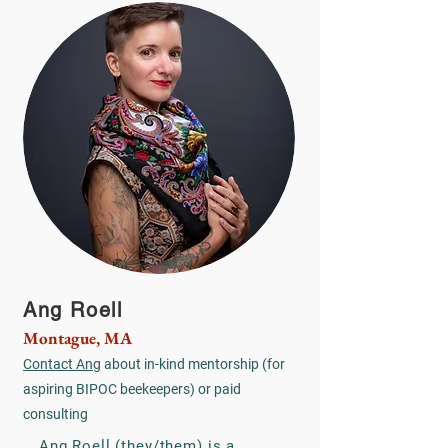
Ang Roell
Montague, MA
Contact Ang
about in-kind mentorship (for
aspiring BIPOC beekeepers) or paid
consulting
Ang Roell (they/them) is a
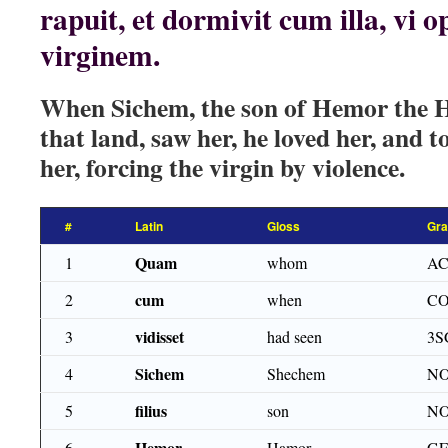
rapuit, et dormivit cum illa, vi 
virginem.
When Sichem, the son of Hemor the He
that land, saw her, he loved her, and t
her, forcing the virgin by violence.
#
Latin
Gloss
Gr
Quam
1
whom
AC
cum
2
when
CO
vidisset
3
had seen
3S
Sichem
4
Shechem
NO
filius
5
son
NO
Hemor
6
Hamor
GE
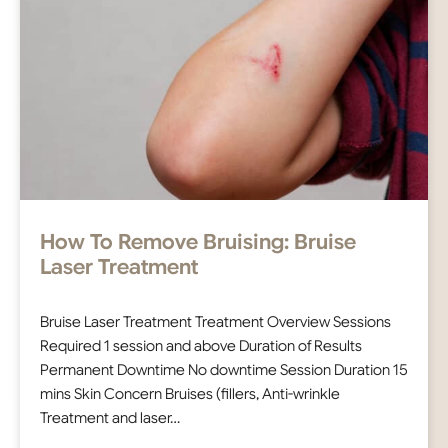
How To Remove Bruising: Bruise
Laser Treatment
Bruise Laser Treatment Treatment Overview Sessions
Required 1 session and above Duration of Results
Permanent Downtime No downtime Session Duration 15
mins Skin Concern Bruises (fillers, Anti-wrinkle
Treatment and laser…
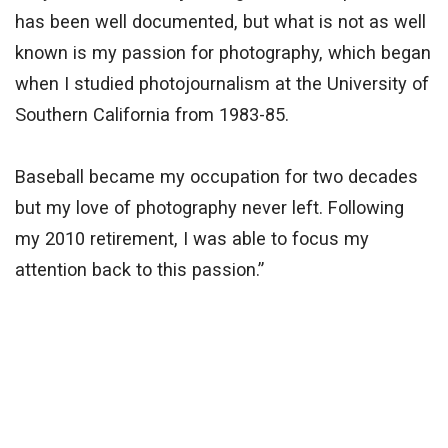
has been well documented, but what is not as well
known is my passion for photography, which began
when I studied photojournalism at the University of
Southern California from 1983-85.
Baseball became my occupation for two decades
but my love of photography never left. Following
my 2010 retirement, I was able to focus my
attention back to this passion.”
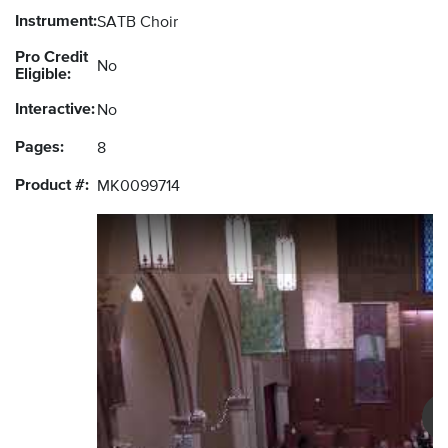
Instrument:
SATB Choir
Pro Credit
No
Eligible:
Interactive:
No
Pages:
8
Product #:
MK0099714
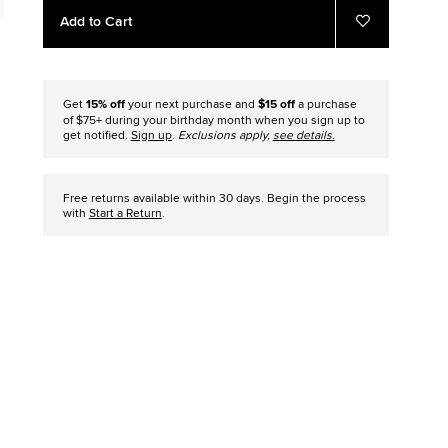
Add
Product
Add to Cart
to
Actions
Add
to
cart
Favorites
options
Get
15% off
your next purchase and
$15 off
a purchase
of $75+ during your birthday month when you sign up to
get notified.
Sign up
.
Exclusions apply,
see details
.
Free returns available within 30 days. Begin the process
with
Start a Return
.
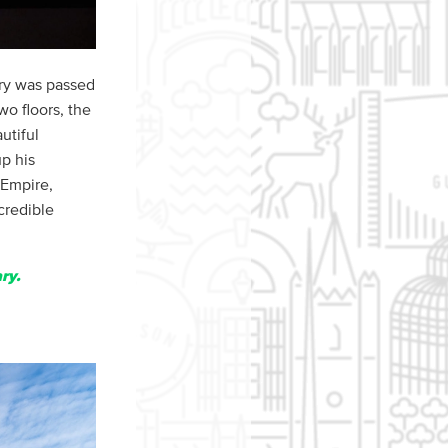
ery was passed
wo floors, the
utiful
up his
 Empire,
credible
ry.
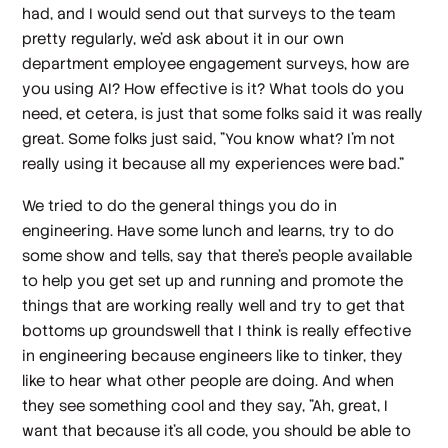
had, and I would send out that surveys to the team
pretty regularly, we'd ask about it in our own
department employee engagement surveys, how are
you using AI? How effective is it? What tools do you
need, et cetera, is just that some folks said it was really
great. Some folks just said, "You know what? I'm not
really using it because all my experiences were bad."
We tried to do the general things you do in
engineering. Have some lunch and learns, try to do
some show and tells, say that there's people available
to help you get set up and running and promote the
things that are working really well and try to get that
bottoms up groundswell that I think is really effective
in engineering because engineers like to tinker, they
like to hear what other people are doing. And when
they see something cool and they say, "Ah, great, I
want that because it's all code, you should be able to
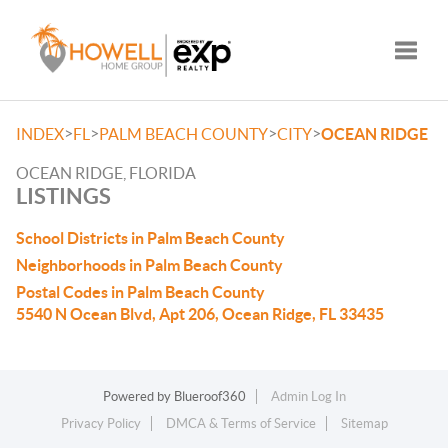
Toggle
>
>
>
>
INDEX
FL
PALM BEACH COUNTY
CITY
OCEAN RIDGE
OCEAN RIDGE, FLORIDA
LISTINGS
School Districts in Palm Beach County
Neighborhoods in Palm Beach County
Postal Codes in Palm Beach County
5540 N Ocean Blvd, Apt 206, Ocean Ridge, FL 33435
Powered by
Blueroof360
Admin Log In
Privacy Policy
DMCA & Terms of Service
Sitemap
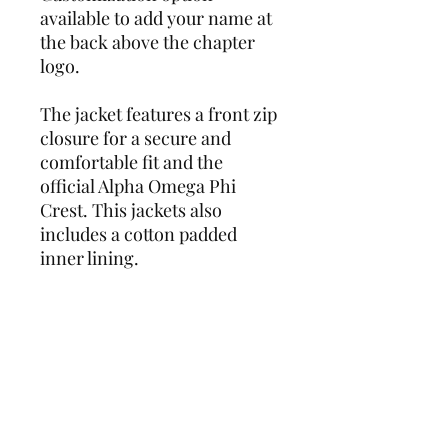
available to add your name at
the back above the chapter
logo.
The jacket features a front zip
closure for a secure and
comfortable fit and the
official Alpha Omega Phi
Crest. This jackets also
includes a cotton padded
inner lining.
Add this must-have piece to
your wardrobe today and get
ready to turn heads wherever
you go!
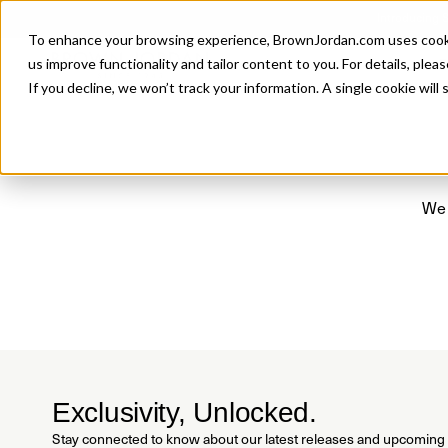
Introducing 
To enhance your browsing experience, BrownJordan.com uses cookies
P
us improve functionality and tailor content to you. For details, pleas
If you decline, we won’t track your information. A single cookie wil
We 
Exclusivity, Unlocked.
Stay connected to know about our latest releases and upcoming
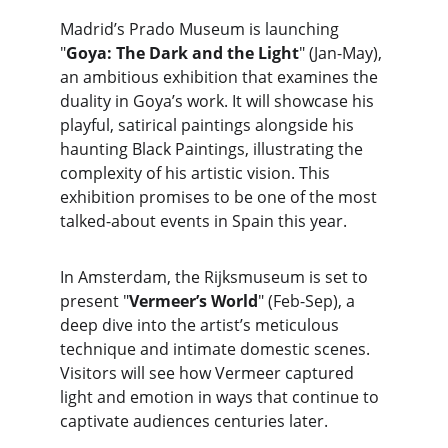
Madrid’s Prado Museum is launching 
"
Goya: The Dark and the Light
" (Jan-May), 
an ambitious exhibition that examines the 
duality in Goya’s work. It will showcase his 
playful, satirical paintings alongside his 
haunting Black Paintings, illustrating the 
complexity of his artistic vision. This 
exhibition promises to be one of the most 
talked-about events in Spain this year.
In Amsterdam, the Rijksmuseum is set to 
present "
Vermeer’s World
" (Feb-Sep), a 
deep dive into the artist’s meticulous 
technique and intimate domestic scenes. 
Visitors will see how Vermeer captured 
light and emotion in ways that continue to 
captivate audiences centuries later.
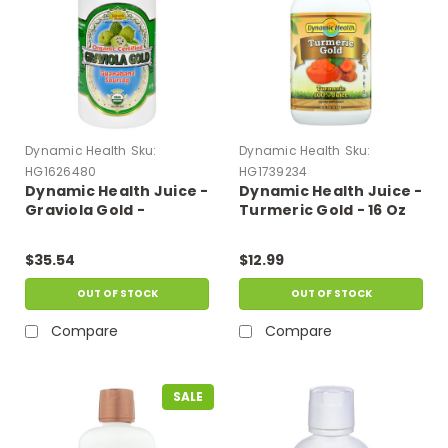
Dynamic Health
Sku:
Dynamic Health
Sku:
HG1626480
HG1739234
Dynamic Health Juice -
Dynamic Health Juice -
Graviola Gold -
Turmeric Gold - 16 Oz
Organic Certified - 32
Oz
$35.54
$12.99
OUT OF STOCK
OUT OF STOCK
Compare
Compare
SALE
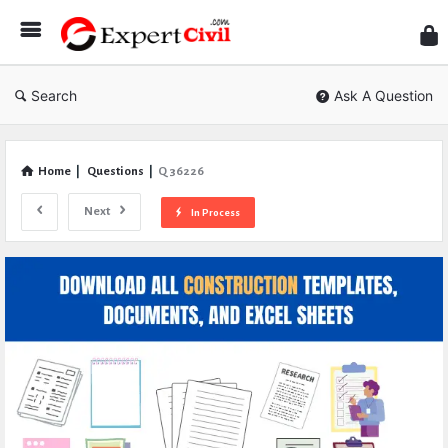
Expe
Civil
Search
Ask A Question
Home
|
Questions
|
Q 36226
Next
In Process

WHAT THE TASK REQUIRES: Without carrying over any pictures, retype the records above exactly.

EXERCISE ANSWER:
Ang Roell
Montague, MA
Contact Ang
about in-kind mentorship (for
aspiring BIPOC beekeepers) or paid
consulting
Ang Roell (they/them) is a
rapuit, et dormivit cum illa, vi 
virginem.
When Sichem, the son of Hemor the He
that land, saw her, he loved her, and t
her, forcing the virgin by violence.
#
Latin
Gloss
Gr
Quam
1
whom
AC
cum
2
when
CO
vidisset
3
had seen
3S
Sichem
4
Shechem
NO
filius
5
son
NO
Hemor
6
Hamor
GE
How To Remove Bruising: Bruise
Laser Treatment
Bruise Laser Treatment Treatment Overview Sessions
Required 1 session and above Duration of Results
Permanent Downtime No downtime Session Duration 15
mins Skin Concern Bruises (fillers, Anti-wrinkle
Treatment and laser…
has been well documented, but what is not as well
known is my passion for photography, which began
when I studied photojournalism at the University of
Southern California from 1983-85.
Baseball became my occupation for two decades
but my love of photography never left. Following
my 2010 retirement, I was able to focus my
attention back to this passion.”
Instrument:
SATB Choir
Pro Credit
No
Eligible:
Interactive:
No
Pages:
8
Product #:
MK0099714
Add
Product
Add to Cart
to
Actions
Add
to
cart
Favorites
options
Get
15% off
your next purchase and
$15 off
a purchase
of $75+ during your birthday month when you sign up to
get notified.
Sign up
.
Exclusions apply,
see details
.
Free returns available within 30 days. Begin the process
with
Start a Return
.
ery was passed
wo floors, the
utiful
up his
 Empire,
credible
ry.
had, and I would send out that surveys to the team
pretty regularly, we'd ask about it in our own
department employee engagement surveys, how are
you using AI? How effective is it? What tools do you
need, et cetera, is just that some folks said it was really
great. Some folks just said, "You know what? I'm not
really using it because all my experiences were bad."
We tried to do the general things you do in
engineering. Have some lunch and learns, try to do
some show and tells, say that there's people available
to help you get set up and running and promote the
things that are working really well and try to get that
bottoms up groundswell that I think is really effective
in engineering because engineers like to tinker, they
like to hear what other people are doing. And when
they see something cool and they say, "Ah, great, I
want that because it's all code, you should be able to
Toggle
>
>
>
>
INDEX
FL
PALM BEACH COUNTY
CITY
OCEAN RIDGE
OCEAN RIDGE, FLORIDA
LISTINGS
School Districts in Palm Beach County
Neighborhoods in Palm Beach County
Postal Codes in Palm Beach County
5540 N Ocean Blvd, Apt 206, Ocean Ridge, FL 33435
Powered by
Blueroof360
Admin Log In
Privacy Policy
DMCA & Terms of Service
Sitemap
available to add your name at
the back above the chapter
logo.
The jacket features a front zip
closure for a secure and
comfortable fit and the
official Alpha Omega Phi
Crest. This jackets also
includes a cotton padded
inner lining.
Add this must-have piece to
your wardrobe today and get
ready to turn heads wherever
you go!
Introducing 
To enhance your browsing experience, BrownJordan.com uses cookies
P
us improve functionality and tailor content to you. For details, pleas
If you decline, we won’t track your information. A single cookie wil
We 
Exclusivity, Unlocked.
Stay connected to know about our latest releases and upcoming
Madrid’s Prado Museum is launching 
"
Goya: The Dark and the Light
" (Jan-May), 
an ambitious exhibition that examines the 
duality in Goya’s work. It will showcase his 
playful, satirical paintings alongside his 
haunting Black Paintings, illustrating the 
complexity of his artistic vision. This 
exhibition promises to be one of the most 
talked-about events in Spain this year.
In Amsterdam, the Rijksmuseum is set to 
present "
Vermeer’s World
" (Feb-Sep), a 
deep dive into the artist’s meticulous 
technique and intimate domestic scenes. 
Visitors will see how Vermeer captured 
light and emotion in ways that continue to 
captivate audiences centuries later.
Dynamic Health
Sku:
Dynamic Health
Sku:
HG1626480
HG1739234
Dynamic Health Juice -
Dynamic Health Juice -
Graviola Gold -
Turmeric Gold - 16 Oz
Organic Certified - 32
Oz
$35.54
$12.99
OUT OF STOCK
OUT OF STOCK
Compare
Compare
SALE
Expe
Civil
Search
Ask A Question
Home
|
Questions
|
Q 36226
Next
In Process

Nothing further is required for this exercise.